Page-level text extractions:
⁂

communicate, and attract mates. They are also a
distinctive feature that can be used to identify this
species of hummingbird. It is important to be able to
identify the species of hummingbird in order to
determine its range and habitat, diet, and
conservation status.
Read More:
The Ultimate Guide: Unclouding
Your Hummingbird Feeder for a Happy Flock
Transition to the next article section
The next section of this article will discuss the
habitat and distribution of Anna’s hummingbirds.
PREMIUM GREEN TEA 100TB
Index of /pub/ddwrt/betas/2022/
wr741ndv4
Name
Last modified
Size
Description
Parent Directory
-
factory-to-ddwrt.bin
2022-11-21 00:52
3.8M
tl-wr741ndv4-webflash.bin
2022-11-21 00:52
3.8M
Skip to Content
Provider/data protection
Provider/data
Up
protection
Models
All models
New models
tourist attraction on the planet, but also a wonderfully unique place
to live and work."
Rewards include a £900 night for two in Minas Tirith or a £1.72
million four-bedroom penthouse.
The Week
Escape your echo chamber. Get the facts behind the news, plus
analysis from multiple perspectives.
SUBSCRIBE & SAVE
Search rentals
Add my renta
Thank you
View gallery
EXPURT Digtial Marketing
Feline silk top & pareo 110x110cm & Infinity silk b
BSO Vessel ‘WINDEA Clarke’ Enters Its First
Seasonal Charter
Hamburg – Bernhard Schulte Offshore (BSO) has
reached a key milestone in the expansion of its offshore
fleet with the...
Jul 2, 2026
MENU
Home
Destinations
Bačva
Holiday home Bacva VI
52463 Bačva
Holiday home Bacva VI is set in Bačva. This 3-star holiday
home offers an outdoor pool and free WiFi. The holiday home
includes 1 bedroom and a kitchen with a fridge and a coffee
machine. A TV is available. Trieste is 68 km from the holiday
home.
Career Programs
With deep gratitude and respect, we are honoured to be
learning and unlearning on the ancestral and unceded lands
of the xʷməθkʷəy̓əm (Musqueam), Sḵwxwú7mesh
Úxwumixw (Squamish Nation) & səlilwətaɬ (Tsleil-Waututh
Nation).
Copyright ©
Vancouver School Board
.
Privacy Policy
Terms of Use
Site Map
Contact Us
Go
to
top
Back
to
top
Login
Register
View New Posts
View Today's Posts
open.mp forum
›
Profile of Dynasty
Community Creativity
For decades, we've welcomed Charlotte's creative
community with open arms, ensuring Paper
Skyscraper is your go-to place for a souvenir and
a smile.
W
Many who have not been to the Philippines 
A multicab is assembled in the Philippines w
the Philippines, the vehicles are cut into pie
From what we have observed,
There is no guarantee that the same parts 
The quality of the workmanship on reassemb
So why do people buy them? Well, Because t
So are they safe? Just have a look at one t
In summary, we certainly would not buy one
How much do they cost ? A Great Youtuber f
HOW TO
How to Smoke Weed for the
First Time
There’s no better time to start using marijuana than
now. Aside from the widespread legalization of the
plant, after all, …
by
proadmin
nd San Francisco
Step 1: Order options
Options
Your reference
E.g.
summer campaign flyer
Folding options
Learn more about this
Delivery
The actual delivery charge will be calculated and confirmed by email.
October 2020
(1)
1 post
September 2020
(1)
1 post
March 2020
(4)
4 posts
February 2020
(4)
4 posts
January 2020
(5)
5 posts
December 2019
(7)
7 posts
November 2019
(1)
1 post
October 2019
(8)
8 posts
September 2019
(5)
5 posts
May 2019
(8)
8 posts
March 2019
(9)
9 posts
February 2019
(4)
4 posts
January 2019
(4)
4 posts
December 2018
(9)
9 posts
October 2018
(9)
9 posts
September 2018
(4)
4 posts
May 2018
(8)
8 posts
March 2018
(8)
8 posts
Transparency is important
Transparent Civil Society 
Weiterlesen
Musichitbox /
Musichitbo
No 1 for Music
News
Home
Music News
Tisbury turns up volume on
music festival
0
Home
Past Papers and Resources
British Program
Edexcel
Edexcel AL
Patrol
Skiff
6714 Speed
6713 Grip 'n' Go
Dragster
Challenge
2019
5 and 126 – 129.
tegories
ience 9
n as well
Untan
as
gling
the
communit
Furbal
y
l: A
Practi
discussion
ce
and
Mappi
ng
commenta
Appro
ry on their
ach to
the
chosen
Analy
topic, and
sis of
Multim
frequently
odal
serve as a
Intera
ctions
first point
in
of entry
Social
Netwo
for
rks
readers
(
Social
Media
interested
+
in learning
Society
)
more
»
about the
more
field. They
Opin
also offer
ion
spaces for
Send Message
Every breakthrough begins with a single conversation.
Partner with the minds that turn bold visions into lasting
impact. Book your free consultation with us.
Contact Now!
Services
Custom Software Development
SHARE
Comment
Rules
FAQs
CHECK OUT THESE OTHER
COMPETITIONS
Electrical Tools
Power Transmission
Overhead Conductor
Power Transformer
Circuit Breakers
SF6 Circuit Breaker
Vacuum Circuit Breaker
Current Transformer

⁂

=== THE TASK ===
Lines containing the word "There" are to be located in the entries and copied.

=== TASK RESPONSE ===
There is no guarantee that the same parts 
There’s no better time to start using marijuana than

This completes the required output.